As mudanças se prestam basicamente para aliviar as sanções aos infratores de trânsito, tanto as multas como a eventual suspensão da carteira de habilitação. O objetivo, segundo informou o presidente, é um só: acabar com o que ele chama de “indústria da multa”.
Assim, em nome dessa missão, Bolsonaro pretende aumentar de 20 para 40 pontos o limite que determina a suspensão da carteira de motorista. “Por mim eu botaria 60”, disse o presidente Bolsonaro, deixando claro que, por ele, talvez nem pontuação devesse haver.
Na justificativa do projeto, lê-se que “a atual complexidade do trânsito brasileiro cada vez mais gera a possibilidade de o condutor levar uma autuação do trânsito, ainda que não tenha a intenção de cometê-la”, razão pela qual “alcançar os 20 pontos está cada dia mais comum na conjuntura brasileira”. Ora, tal argumento é de uma imprudência gritante: por ignorar a “complexidade” das regras de trânsito, o motorista poderia então cometer irregularidades à vontade, sob a proteção do Estado.
Ademais, é falsa a conclusão de que “está cada dia mais comum” o acúmulo de 20 pontos na carteira. Dados do Detran de São Paulo mostram que apenas 1,5 milhão (6,36%) de motoristas paulistas acumularam 20 ou mais pontos na carteira de habilitação nos últimos 12 meses. O número de documentos suspensos caiu de 560 mil para 434 mil entre 2017 e 2018. Há 17,9 milhões de motoristas paulistas sem um único ponto na carteira.

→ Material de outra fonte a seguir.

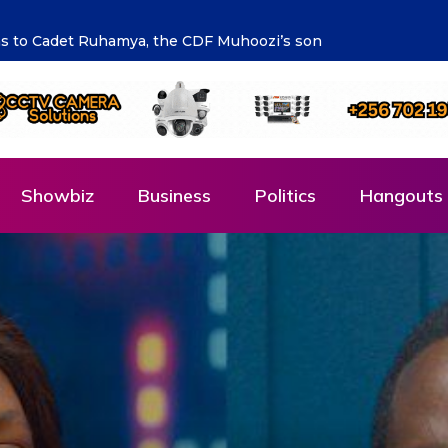
ng the future says Hon. Kibaaju Charity Kamuhanda
Showbiz
Business
Politics
Hangouts 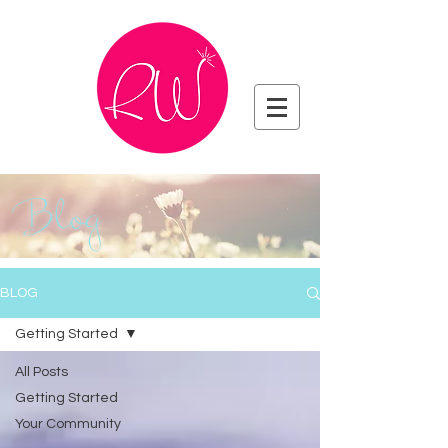
Blog
BLOG
Getting Started
All Posts
Getting Started
Your Community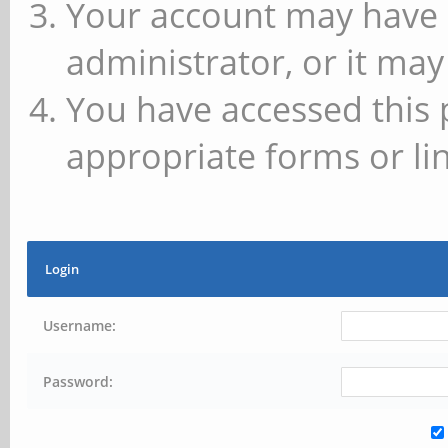
Your account may have 
administrator, or it may
You have accessed this 
appropriate forms or lin
Login
Username:
Password:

Esses dados comprovam que os beneficiados pelo projeto encaminhado com entusiasmo por Bolsonaro são uma minoria de infratores - a maioria absoluta dos condutores segue a lei, que em duas décadas ajudou a reduzir o número de acidentes e de mortes no trânsito. Aparentemente, contudo, os formuladores do projeto não levaram em conta essa realidade, preferindo talvez basear-se apenas na intuição do presidente sobre a “indústria da multa”.
Se tivesse consultado algum estudo e não sua intuição, o presidente não teria incluído em seu projeto o relaxamento da punição para os motoristas que transportarem crianças de maneira inadequada. Dados da Organização Mundial da Saúde indicam que o uso obrigatório de cadeirinhas em automóveis pode reduzir em pelo menos 60% a possibilidade de mortes de crianças em acidentes. Desde que a obrigatoriedade das cadeirinhas entrou em vigor no Brasil, em 2008, o número de mortes de crianças em acidentes caiu 12,5%.
Mas o presidente Bolsonaro parece muito seguro de sua decisão, porque, segundo ele, “todo mundo que é pai e mãe é responsável”. Além disso, pelo fato de que só foi suspensa a multa em dinheiro, valendo a pontuação na carteira, “vamos ver se o pessoal vai multar ou é a multa pela multa”. Traduzindo: para o presidente, o “pessoal” só multa para arrecadar dinheiro; portanto, sem dinheiro, não haverá multa.
O projeto de lei, assim, se presta a provar uma tese de Bolsonaro: a de que as multas só existem para castigar injustamente os brasileiros, com o objetivo de encher os cofres de administradores públicos inescrupulosos, que mandam guardas ficarem escondidos na moita para multar cidadãos desavisados. É evidente que não é assim que se formulam políticas públicas, especialmente as destinadas a reduzir o número de mortes de brasileiros. A “indústria da multa” deve ser combatida com fiscalização e punição aos maus administradores, e não com leniência em relação aos maus motoristas.